Porém, ressuscitar a Ciência integral é uma tarefa que
ultrapassa nossas forças: não esmiuçando os resultados
por demais indiscutíveis e as teorias já bastante universalizadas,
cumpre-nos limitar estes Ensaios ao exame de fenômenos ainda misteriosos
e ao estudo de problemas especiais que a ciência oficial ignora, despreza
ou desfigura. Tentaremos, sobretudo, nesta série de opúsculos
esotéricos, reatar questões perturbadoras, diante das quais
o ceticismo moderno se sobressalta, aos grandes princípios invariavelmente
professados pelos adeptos de todos os tempos. Um dia talvez nos seja dado
sublimar, em um corpo de doutrina coeso, esta alta filosofia dos mestres.Aquilo
que, aos olhos do leitor, não é mais do que uma hipótese
- extravagante, sem dúvida - é, para nós outros, um
dogma incontestável. Assim, pedimos desculpas por falarmos com a
firme segurança de quem crê. Baseamo-nos notadamente na Iniciação
hermética e cabalística. Contudo, sabemos que nos santuários
da Índia, nos tempos da Pérsia, da Hélade e da Etrúria,
bem como entre os Egípcios e os Hebreus, a mesma síntese revestiu
múltiplas formas e os simbolismos aparentemente discrepantes, contraditórios,
traduzem, para o Eleito, a Verdade sempre Una, na língua fundamentalmente
invariável dos Mitos e dos Emblemas.
Desde o cisma dos gnósticos até o século XVIII, a vida
dos adeptos apresentase
como um constante martírio: veneráveis excomungados, patriarcas
do exílio, noivos da potência e da fogueira, conservaram na
provação a serenidade heróica que o Ideal confere aos
seus seguidores fervorosos; viveram sua agonia, pois assumiram o Dever de
transmitir aos herdeiros de sua fé proscrita o tesouro da ciência
sagrada; escreveram seus símbolos que hoje deciframos... É
finda a era do fanatismo oficial e das superstições populares,
mas não a era do juízo temerário e da parvoíce:
se os Iniciados não são queimados, são, de qualquer
forma, objeto de escárnio e de calúnias. Mas eles já
se resignaram à injúria, como seus pais, os mártires.

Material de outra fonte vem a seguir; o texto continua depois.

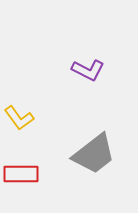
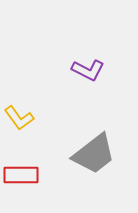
red rectangle: moved 1 px down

Talvez se chegue a suspeitar, algum dia, de que os antigos hierofantes não
eram nem charlatões, nem sandeus... - Então, ó Cristo,
teus servidores lembrar-se-ão de que os Magos se prosternaram diante
de teu berço real. E assim, espargida por toda parte, a Caridade
testemunhará excelsamente que adveio o teu reino: Adveniat regnum
tuum!... Aguardando que soe esta hora de Justiça e de Gnose, entregamos
ao escárnio ruidoso da maioria, submetemos ao imperfeito juízo
de alguns, estes Ensaios De Ciências Malditas.